** DATA RECORDS follows **
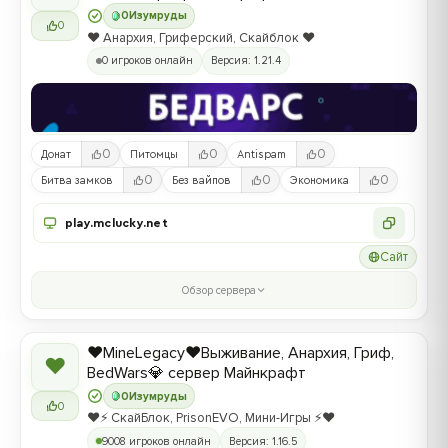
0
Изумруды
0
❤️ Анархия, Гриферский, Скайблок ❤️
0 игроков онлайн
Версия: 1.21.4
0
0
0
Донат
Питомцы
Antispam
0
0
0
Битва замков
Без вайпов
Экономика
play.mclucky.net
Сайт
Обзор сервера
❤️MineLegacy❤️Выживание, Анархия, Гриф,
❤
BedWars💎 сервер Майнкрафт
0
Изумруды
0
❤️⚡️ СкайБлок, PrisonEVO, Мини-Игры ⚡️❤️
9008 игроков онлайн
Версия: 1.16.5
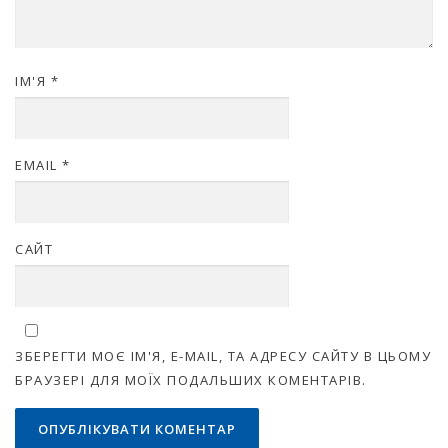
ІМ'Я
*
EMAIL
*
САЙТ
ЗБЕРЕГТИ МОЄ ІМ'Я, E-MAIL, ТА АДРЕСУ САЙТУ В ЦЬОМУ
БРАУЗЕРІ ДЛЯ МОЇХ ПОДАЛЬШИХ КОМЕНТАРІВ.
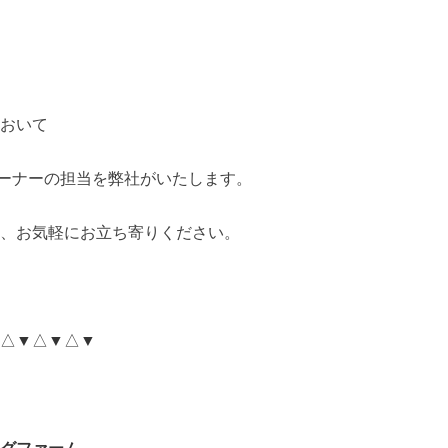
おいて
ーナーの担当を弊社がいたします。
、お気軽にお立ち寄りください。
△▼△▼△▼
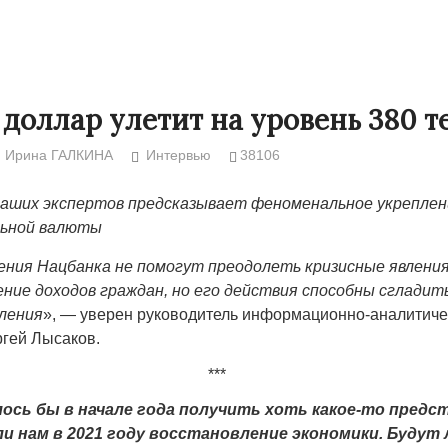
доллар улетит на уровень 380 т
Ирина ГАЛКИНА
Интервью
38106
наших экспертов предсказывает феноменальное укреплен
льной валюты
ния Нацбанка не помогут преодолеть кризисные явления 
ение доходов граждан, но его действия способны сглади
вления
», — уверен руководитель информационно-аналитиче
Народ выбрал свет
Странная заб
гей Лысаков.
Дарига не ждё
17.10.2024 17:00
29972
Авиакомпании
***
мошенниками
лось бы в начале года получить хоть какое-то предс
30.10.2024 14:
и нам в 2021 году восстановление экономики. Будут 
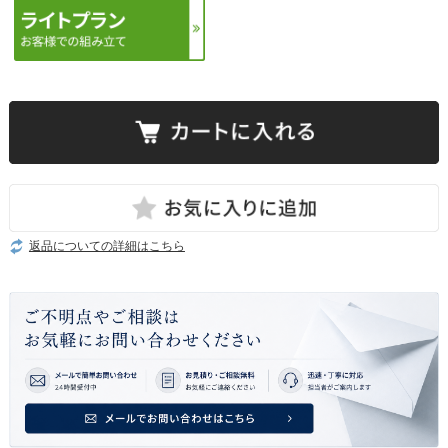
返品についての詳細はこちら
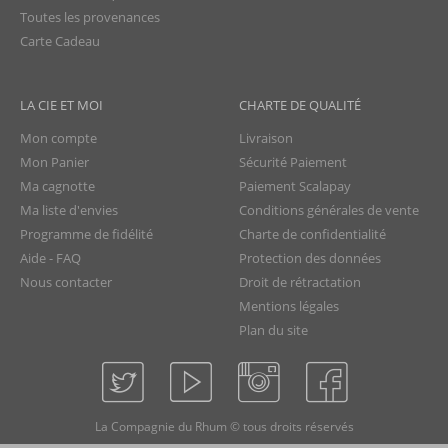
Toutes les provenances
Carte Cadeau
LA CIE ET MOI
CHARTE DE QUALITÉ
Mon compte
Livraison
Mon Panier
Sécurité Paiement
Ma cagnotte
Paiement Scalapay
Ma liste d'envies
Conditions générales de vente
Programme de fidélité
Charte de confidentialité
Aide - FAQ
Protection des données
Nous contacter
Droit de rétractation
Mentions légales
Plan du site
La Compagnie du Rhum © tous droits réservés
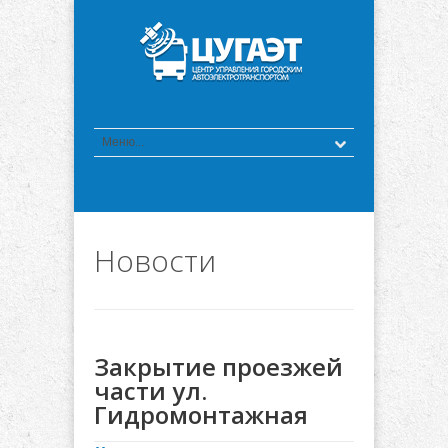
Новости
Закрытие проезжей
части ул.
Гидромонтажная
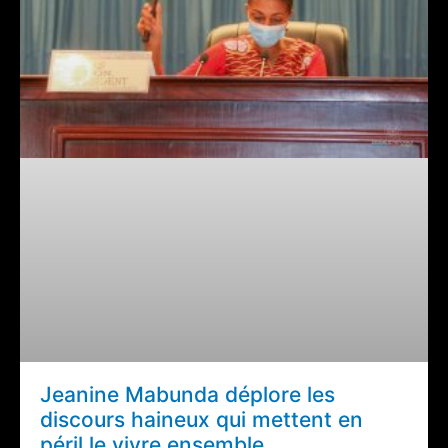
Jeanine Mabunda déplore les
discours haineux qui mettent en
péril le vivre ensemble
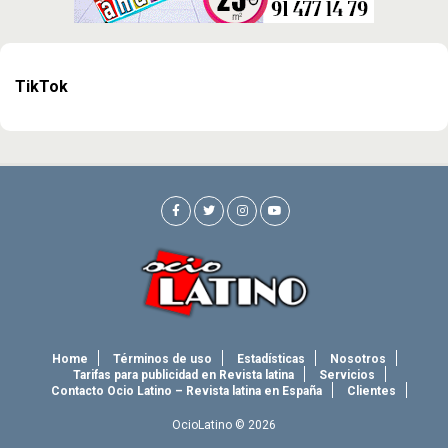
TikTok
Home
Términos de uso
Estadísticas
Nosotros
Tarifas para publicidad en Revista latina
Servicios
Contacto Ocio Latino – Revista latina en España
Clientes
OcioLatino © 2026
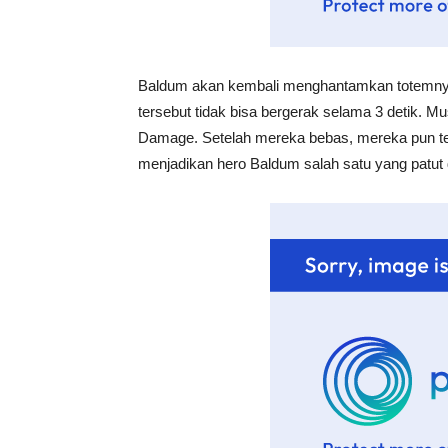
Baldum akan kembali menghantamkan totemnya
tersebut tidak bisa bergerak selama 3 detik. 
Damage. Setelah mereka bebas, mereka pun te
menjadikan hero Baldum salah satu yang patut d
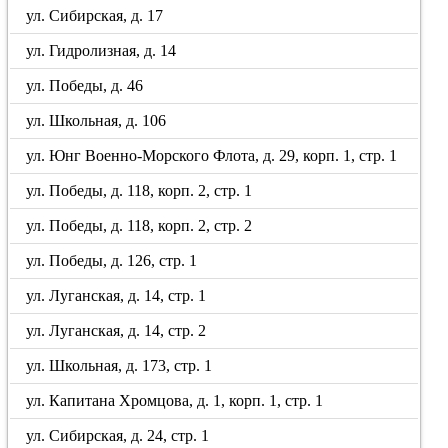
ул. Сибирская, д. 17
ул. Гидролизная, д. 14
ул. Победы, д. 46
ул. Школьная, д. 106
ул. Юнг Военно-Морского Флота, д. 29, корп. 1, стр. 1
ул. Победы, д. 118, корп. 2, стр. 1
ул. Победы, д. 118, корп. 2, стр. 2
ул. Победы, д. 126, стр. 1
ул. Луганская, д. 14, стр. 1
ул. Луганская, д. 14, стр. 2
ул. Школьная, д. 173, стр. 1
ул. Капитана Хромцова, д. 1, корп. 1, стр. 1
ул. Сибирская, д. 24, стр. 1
** End of DATA RECORDS **
** DATA RECORDS follows **
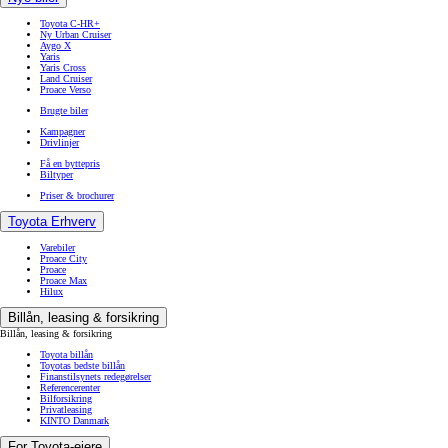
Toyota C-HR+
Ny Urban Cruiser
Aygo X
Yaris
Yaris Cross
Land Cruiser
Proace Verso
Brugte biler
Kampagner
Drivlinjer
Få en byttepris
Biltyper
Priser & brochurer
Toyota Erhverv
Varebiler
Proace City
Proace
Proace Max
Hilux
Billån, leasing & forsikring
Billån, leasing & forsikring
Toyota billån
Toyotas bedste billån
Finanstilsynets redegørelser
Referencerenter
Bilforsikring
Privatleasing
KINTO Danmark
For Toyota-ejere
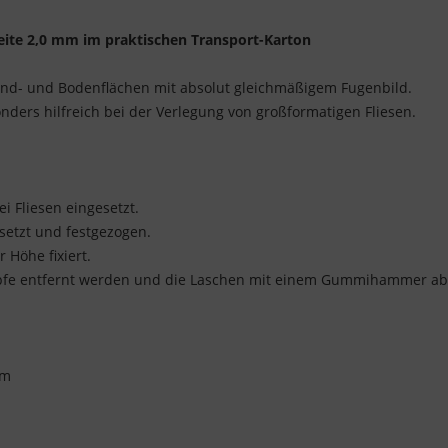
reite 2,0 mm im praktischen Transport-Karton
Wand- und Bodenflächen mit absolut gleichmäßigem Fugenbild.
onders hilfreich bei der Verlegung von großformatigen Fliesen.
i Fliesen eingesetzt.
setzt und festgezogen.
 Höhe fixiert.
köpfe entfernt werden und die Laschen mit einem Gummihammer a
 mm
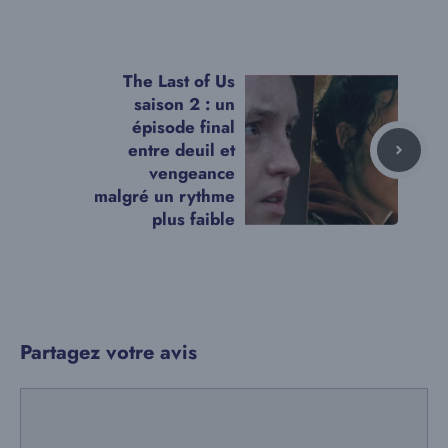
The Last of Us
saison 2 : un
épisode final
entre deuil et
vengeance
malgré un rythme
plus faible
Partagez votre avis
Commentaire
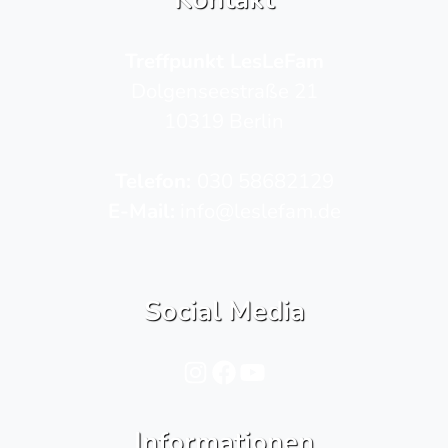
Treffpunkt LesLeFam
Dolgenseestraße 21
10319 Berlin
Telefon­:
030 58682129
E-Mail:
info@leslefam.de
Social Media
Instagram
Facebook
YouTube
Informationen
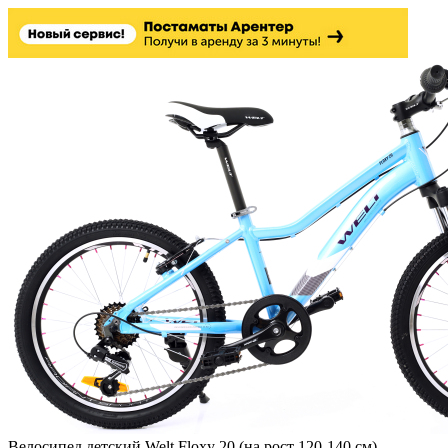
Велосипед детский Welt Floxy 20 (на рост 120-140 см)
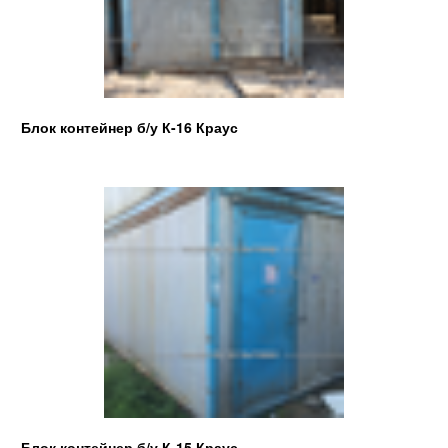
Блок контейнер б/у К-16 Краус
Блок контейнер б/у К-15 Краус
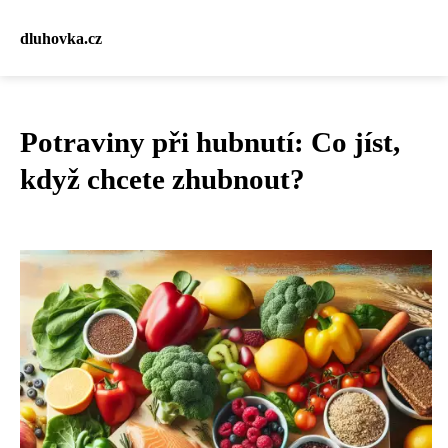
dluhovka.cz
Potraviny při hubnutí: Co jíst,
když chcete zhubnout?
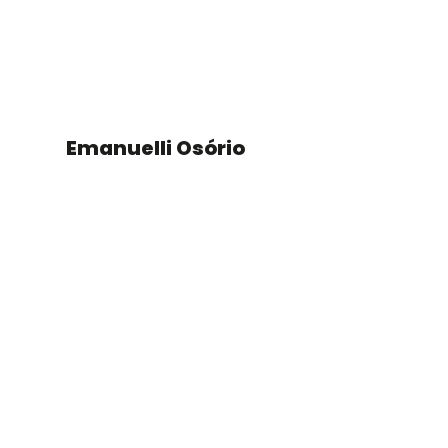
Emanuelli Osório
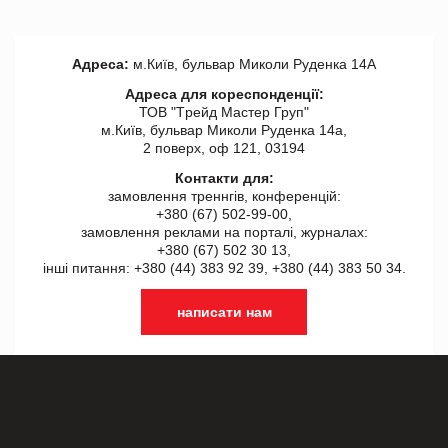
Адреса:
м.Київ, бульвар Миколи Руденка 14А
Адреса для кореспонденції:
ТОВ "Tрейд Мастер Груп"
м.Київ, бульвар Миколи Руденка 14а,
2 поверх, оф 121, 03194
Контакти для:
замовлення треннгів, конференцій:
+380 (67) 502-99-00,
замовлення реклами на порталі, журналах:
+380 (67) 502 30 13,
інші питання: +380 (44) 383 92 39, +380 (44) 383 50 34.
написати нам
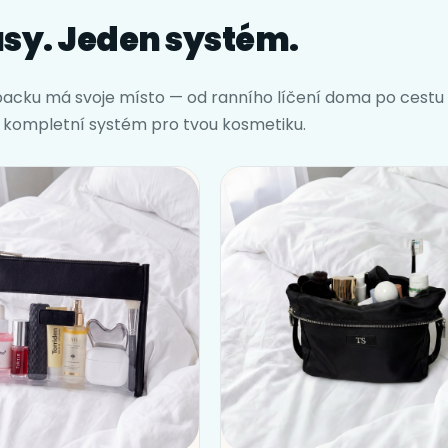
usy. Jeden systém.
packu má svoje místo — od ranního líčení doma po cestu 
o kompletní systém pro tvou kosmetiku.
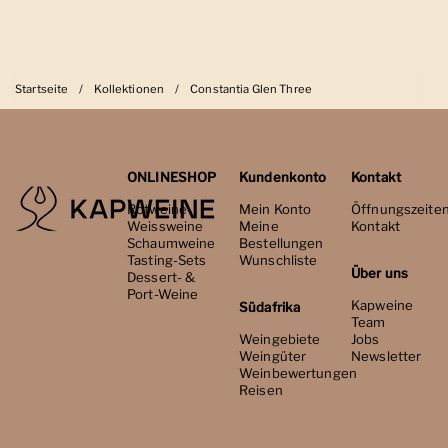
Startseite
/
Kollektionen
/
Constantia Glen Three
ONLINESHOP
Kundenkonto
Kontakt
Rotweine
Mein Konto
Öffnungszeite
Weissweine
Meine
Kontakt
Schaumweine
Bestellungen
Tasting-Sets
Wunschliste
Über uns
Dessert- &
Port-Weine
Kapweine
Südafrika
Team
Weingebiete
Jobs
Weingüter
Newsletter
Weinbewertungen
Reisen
** End of DATA RECORDS **
EXERCISE: Write down every line of the data above that includes the string "Baldum".

RESPONSE:
Baldum akan kembali menghantamkan totemnya
menjadikan hero Baldum salah satu yang patut d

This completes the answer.